History

Early machines were controlled by means of mechanical devices like cams, gears, levers etc. As the complexity grew, it was needed to have more sophisticated control systems. These systems were developed to operate with electrical power and contained wired relays and switches/contacts as control elements. In the 1960s and 1970s electromechanical relays, timers, counters, and sequencers were the industrial standard. Many control panels contained hundreds of electromechanical devices and, in some cases, a mile or more wires.

These control elements were wired as required to provide control logic necessary for the particular type of machine operation. Hardwired relays and switch logic was cumbersome and time consuming to modify. Wiring had to be removed and replaced to implement a new control scheme. One more negative aspect of this electromechanical control was low reliability in contrast to extremely high maintenance cost to keep this machine operative.

A new more versatile means of controlling this equipment and modifying the control circuitry was needed. Instead of achieving the desired control or automation through physical wiring of control devices, in a new controller it was achieved through a program or software and it was referred to as a programmable controller, abbreviated as PC. To differentiate it from a personal computer, also abbreviated as PC, the new controller is now referred to as programmable logic controller – PLC.

The first commercially successful PLC was developed in 1969 by Bedford Associates (Bedford, MA) MODICON for General Motors hydramatic division.

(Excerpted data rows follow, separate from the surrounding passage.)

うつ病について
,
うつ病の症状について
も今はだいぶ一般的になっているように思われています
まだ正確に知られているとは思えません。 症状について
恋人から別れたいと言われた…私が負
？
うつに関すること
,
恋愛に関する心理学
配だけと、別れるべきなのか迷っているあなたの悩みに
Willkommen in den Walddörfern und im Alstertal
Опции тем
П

Through the late 1970s, improvements were made in PLC programs to make them somewhat user friendly. In 1972, with the introduction of the microprocessor chip, the computer power for all kinds of automation systems increased and lowered the computing cost. Robotics, automation devices and computers of all types, including the PLC consequently underwent many improvements. PLC programs written in high level language become more understandable to more people and PLCs become more affordable.

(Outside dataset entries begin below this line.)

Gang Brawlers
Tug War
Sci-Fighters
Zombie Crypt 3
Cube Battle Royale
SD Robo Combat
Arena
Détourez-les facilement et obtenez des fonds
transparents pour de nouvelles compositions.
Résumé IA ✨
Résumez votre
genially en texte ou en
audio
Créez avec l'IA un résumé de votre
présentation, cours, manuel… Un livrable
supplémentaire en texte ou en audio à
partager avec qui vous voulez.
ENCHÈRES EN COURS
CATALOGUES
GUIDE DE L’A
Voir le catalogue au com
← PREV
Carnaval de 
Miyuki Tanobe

Programmable Logic Controller

Definition

A programmable logic controller is currently defined by the NEMA (National Electrical Manufacturers Association) as a “Digital electronic device that uses the programmable memory to store instructions and to implement specific functions such as logic, sequence, timing, counting and arithmetic operations to control machines and processes.”

Older PLCs were capable of handling only discrete inputs and outputs (i.e. ON-OFF type signals), while today’s system can accept and generate analog voltages and currents as well as a wide range of voltage levels and pulsed signals. Its purpose is to monitor crucial process parameters and adjust process operations accordingly.

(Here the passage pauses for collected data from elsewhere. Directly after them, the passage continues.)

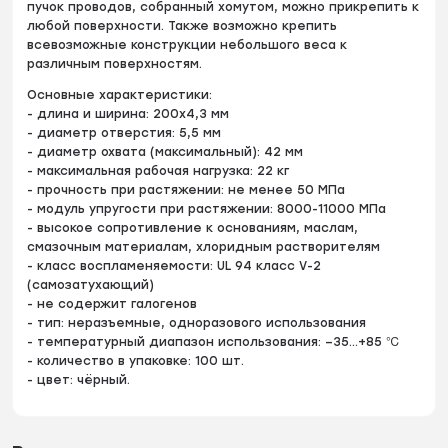
пучок проводов, собранный хомутом, можно прикрепить к
любой поверхности. Также возможно крепить
всевозможные конструкции небольшого веса к
различным поверхностям.
Основные характеристики:
- длина и ширина: 200х4,3 мм
- диаметр отверстия: 5,5 мм
- диаметр охвата (максимальный): 42 мм
- максимальная рабочая нагрузка: 22 кг
- прочность при растяжении: не менее 50 МПа
- модуль упругости при растяжении: 8000-11000 МПа
- высокое сопротивление к основаниям, маслам,
смазочным материалам, хлоридным растворителям
- класс воспламеняемости: UL 94 класс V-2
(самозатухающий)
- не содержит галогенов
- тип: неразъемные, одноразового использования
- температурный диапазон использования: –35...+85 ℃
- количество в упаковке: 100 шт.
- цвет: чёрный.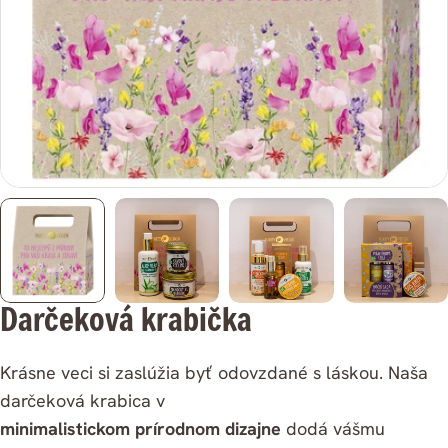
médium
0
v
modálnom
režime
Darčeková krabička
Krásne veci si zaslúžia byť odovzdané s láskou. Naša
darčeková krabica v
minimalistickom prírodnom dizajne
dodá vášmu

The PLC is basically a programmed interface between the field input devices like push-buttons, limit switches, sensors etc. and final control elements like actuators - motors, solenoids, valve dampers, drivers - or status indicating output devices like lamps, LEDs, hooters etc.

➤ CPU (Central Processing Units)

• The central processing unit, the brain of the system, is the control portion of the PLC. It has three sub-parts:

1. Power Supply:-

• The power supply provides power to the memory system, processor and I/O Modules.

• It converts the higher level AC line Voltage to various operational DC values for electronic circuitry.

• It filters and regulates the DC voltages to ensure proper computer operations.

2. Processor:-

• The processor, the heart of the CPU is the computerized part of the CPU in the form of Microprocessor / Microcontroller chip.

• It supervises all operations in the system and performs all tasks necessary to fulfill the PLC function.

• It reads the information i.e status of externally connected input devices with input module.

• It stores this information in memory for later use.

• It carries out mathematical and logic operations as specified in the application program.

• After solving the user's program, it writes the result values in the memory.

• It sends data out to external devices like output modules, so as to actuate field hardware.

• It performs peripheral and external device communication.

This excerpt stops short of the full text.